As explained before, we must ensure that SVReg does not execute until all the required files produced by CSE have been saved to a central folder by DataSink. Simply calling SVReg in a new workflow, separate from brainsuite_workflow would work, but in this case, SVReg would have to wait until brainsuite_workflow completes entirely; this might mean waiting for BDP, an unrelated process in terms of dependencies, to finish. However, we want SVReg to execute immediately once its dependencies have been satisfied, in parallel with BDP if possible. Thus we keep SVReg in brainsuite_workflow.

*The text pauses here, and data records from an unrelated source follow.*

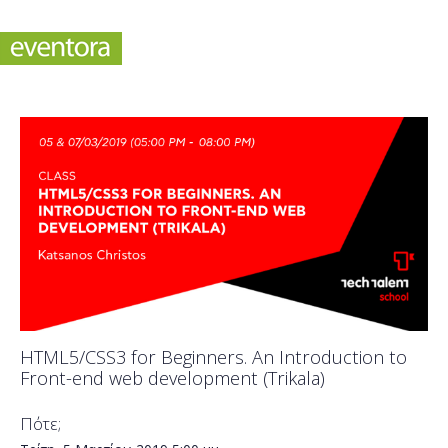
HTML5/CSS3 for Beginners. An Introduction to
Front-end web development (Trikala)
Πότε;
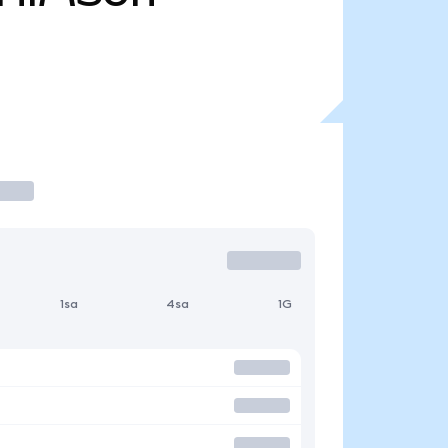
1sa
4sa
1G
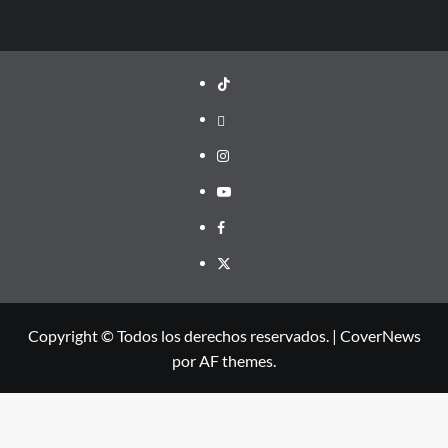
TikTok
threads
Instagram
Youtube
Facebook
X
Copyright © Todos los derechos reservados.
|
CoverNews
por AF themes.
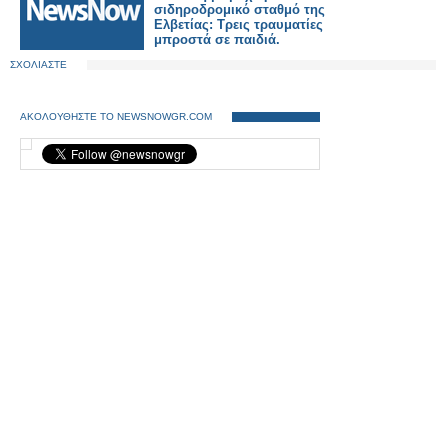
σιδηροδρομικό σταθμό της
Ελβετίας: Τρεις τραυματίες
μπροστά σε παιδιά.
ΣΧΟΛΙΑΣΤΕ
ΑΚΟΛΟΥΘΗΣΤΕ ΤΟ NEWSNOWGR.COM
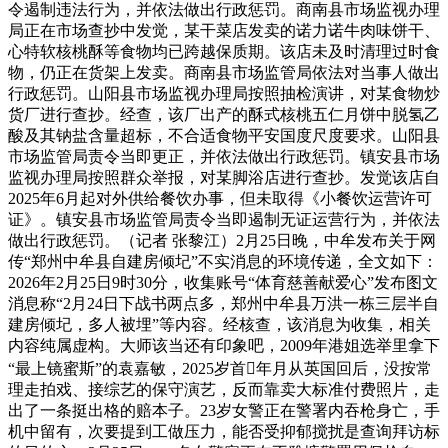
令遏制违法行为，并依法做出行政惩罚。商南县市场监视办理
局正在市场查抄中发觉，某干菜店发卖的诺力诺牛肉味饼干、
心特软核桃酥等食物均已跨越保质期。该店未及时清理过时食
物，仍正在货架上发卖。商南县市场监管局依法对当事人做出
行政惩罚。山阳县市场监视办理局按照抽检演讲，对某食物炒
货厂进行查抄。经查，该厂出产的酥式核桃五仁月饼中脱氢乙
酸及其钠盐含量超标，不合适食物平安国度尺度要求。山阳县
市场监管局责令当即更正，并依法做出行政惩罚。镇安县市场
监视办理局按照群众举报，对某脚浴店进行查抄。发觉该店自
2025年6月起对外供给餐饮办事，但未取得《小餐饮运营许可
证》。镇安县市场监管局责令当即遏制无证运营行为，并依法
做出行政惩罚。（记者 张黎江）2月25日晚，中牟发布关于网
传“郑州中牟县自建房倾圮”不实消息的环境传递，全文如下：
2026年2月25日9时30分，收集账号“体育慈善献爱心”发布图文
消息称“2月24日下战书两点多，郑州中牟县万洪一栋三层半自
建房倾圮，多人被埋”等内容。经核查，该消息为收集，相关
内容纯属虚构。大师该当还有印象吧，2009年港姐选举里拿下
“最上镜蜜斯”的袁嘉敏，2025岁首年月从英国回后，没按常
理走拍戏、接综艺的保守演艺，反而靠卖大标准付费照片，走
出了一条挺出格的赔本子。23岁女警正在警署内吞枪身亡，手
机中留有，次要提到工做压力，能否受抑郁搅扰是查询拜访标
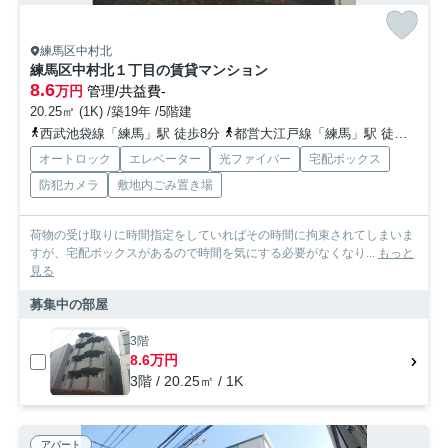
練馬区中村北
練馬区中村北１丁目の賃貸マンション
8.6
万円
管理/共益費-
20.25㎡ (1K) /築19年 /5階建
西武池袋線「練馬」駅 徒歩8分
都営大江戸線「練馬」駅 徒歩8分
オートロック
エレベーター
光ファイバー
宅配ボックス
防犯カメラ
敷地内ごみ置き場
荷物の受け取りに時間指定をしていればその時間に拘束されてしまいま
すが、宅配ボックスがあるので時間を気にする必要がなくなり...
もっと
見る
募集中の部屋
3階
8.6万円
3階 / 20.25㎡ / 1K
アパート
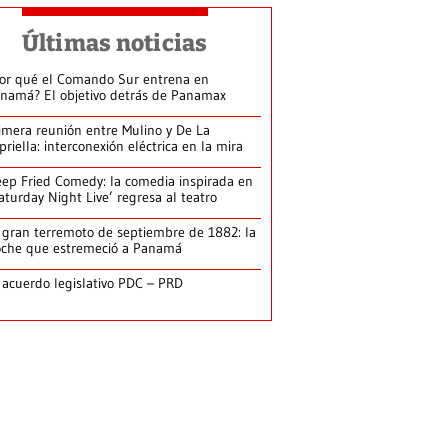
Últimas noticias
or qué el Comando Sur entrena en
namá? El objetivo detrás de Panamax
imera reunión entre Mulino y De La
priella: interconexión eléctrica en la mira
ep Fried Comedy: la comedia inspirada en
aturday Night Live’ regresa al teatro
 gran terremoto de septiembre de 1882: la
che que estremeció a Panamá
 acuerdo legislativo PDC – PRD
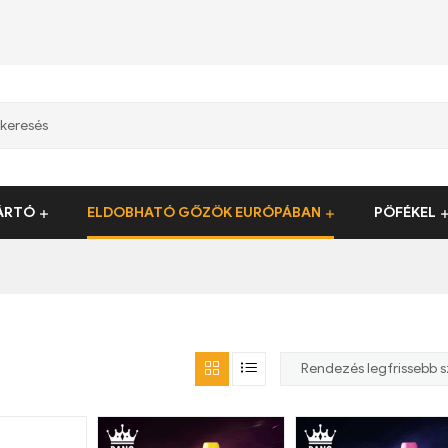
ÁRTÓ
ELDOBHATÓ GŐZÖK EURÓPÁBAN
PÖFÉKEL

To force SVReg to delay execution until DataSink has finished, we use the dataSinkDelay feature. As before, we connect the DataSink’s ‘out_file’ output to SVReg’s ‘dataSinkDelay’ input, effectively forcing SVReg to delay execution until ds has finished sinking its files.

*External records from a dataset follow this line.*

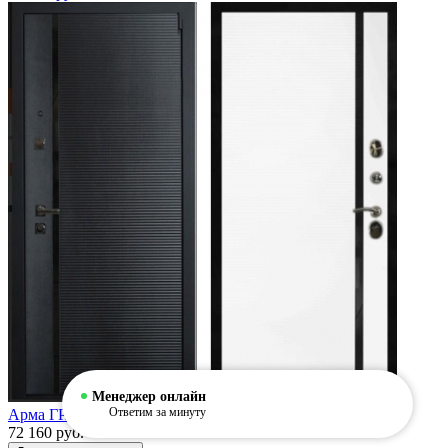
Менеджер онлайн
Ответим за минуту
Арма ГРАНД БЛЭК
72 160 руб.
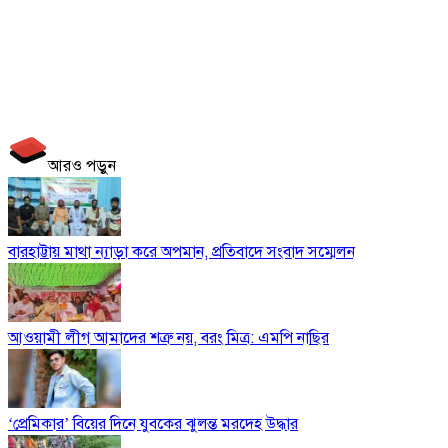
আরও পড়ুন
বারহাট্টায় মাথা ন্যাড়া করে অপমান, প্রতিবাদে সংবাদ সম্মেলন
আওয়ামী লীগ আমাদের শত্রু নয়, বরং মিত্র: এমপি নাছির
‘প্রেমিকার’ বিয়ের দিনে যুবকের ঝুলন্ত মরদেহ উদ্ধার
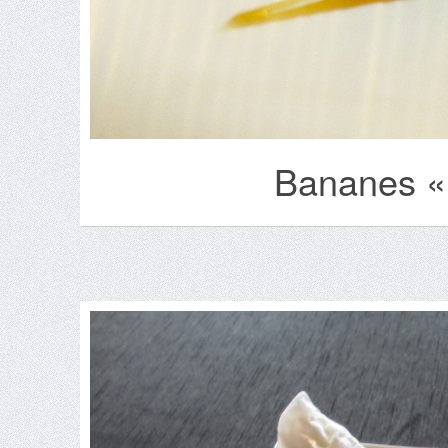
Bananes «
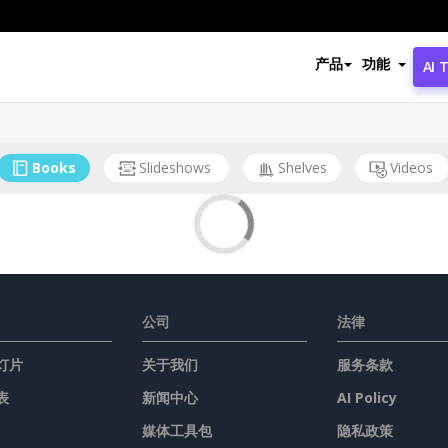
产品
功能
AI 
Books
Slideshows
Shelves
Videos
公司
法律
灯片
关于我们
服务条款
表
新闻中心
AI Policy
媒体工具包
隐私政策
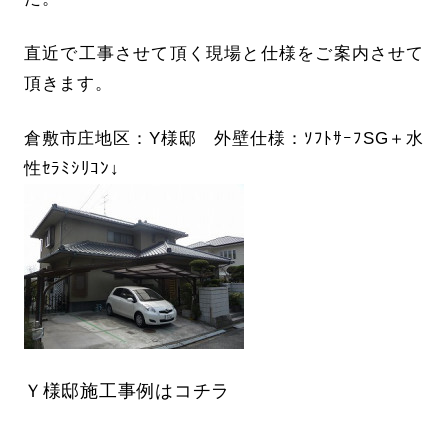
直近で工事させて頂く現場と仕様をご案内させて
頂きます。
倉敷市庄地区：Y様邸 外壁仕様：ｿﾌﾄｻｰﾌSG＋水
性ｾﾗﾐｼﾘｺﾝ↓
Ｙ様邸施工事例はコチラ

(If we didn't use dataSinkDelay to create a dependency, the parallel execution model would submit SVReg's job at the very beginning of the pipeline, without waiting for the CSE nodes to finish, which is not what we want.)

In [13]:
brainsuite_workflow.connect(ds, 'out_file', svreg, 'dataSinkDelay')
#SVReg's dataSinkDelay forces SVReg to delay execution until ds has finished saving the CSE files

Now that the setup is complete, we are ready to run our workflow. The syntax used below tells the workflow engine to use Python's multiprocessing library during execution. More information on Nipype plugins can be found here.

After brainsuite_workflow has completed, we run thicknessPVC as a stand-alone node.

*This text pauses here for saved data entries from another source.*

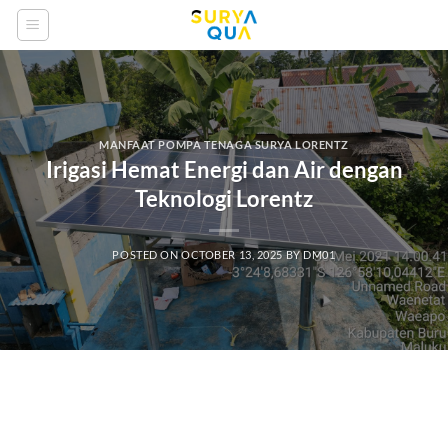
Skip
to
content
MANFAAT POMPA TENAGA SURYA LORENTZ
Irigasi Hemat Energi dan Air dengan
Teknologi Lorentz
POSTED ON
OCTOBER 13, 2025
BY
DM01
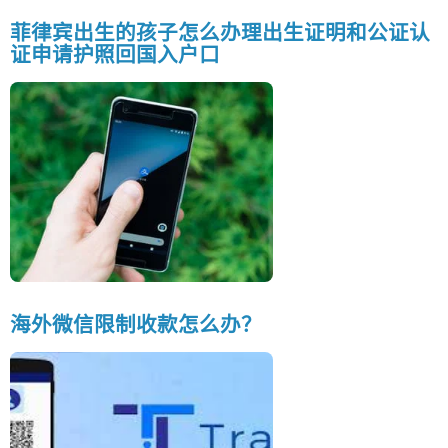
菲律宾出生的孩子怎么办理出生证明和公证认
证申请护照回国入户口
海外微信限制收款怎么办？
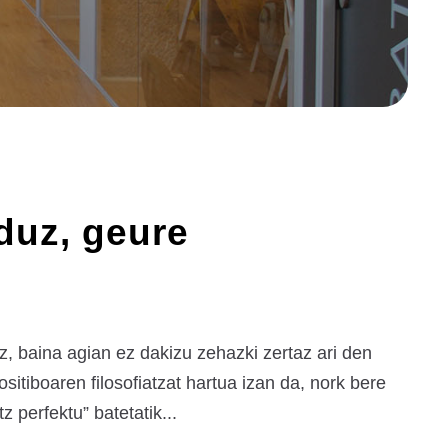
duz, geure
, baina agian ez dakizu zehazki zertaz ari den
itiboaren filosofiatzat hartua izan da, nork bere
 perfektu” batetatik...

The workflow will take around 6 hours to fully complete. You may follow the status of the workflow by opening the terminal that is associated with this Jupyter session.

The ShimWarning you will receive is expected, and is a working issue in Nipype, which should not affect run results.

In [14]:
brainsuite_workflow.run(plugin='MultiProc') #Run workflow, using MultiProc

thicknessPVC = bs.ThicknessPVC() #Run thicknessPVC when brainsuite_workflow is done
thicknessPVC.inputs.subjectFilePrefix = '~/Documents/BrainSuiteNipype_Tutorial/2523412'
thicknessPVC.run()

#Print message when all processing is complete.
print('Processing has completed.')

The file 2523412.nii.gz is part of the Beijing Enhanced dataset, released by Beijing Normal University as part of the International Neuroimaging Datasharing Initiative (INDI) under a Creative Commons Attribution-NonCommerical 3.0 Unported License (CC-BY-NC). More information on the complete dataset is available online here, and it can be downloaded from NITRC.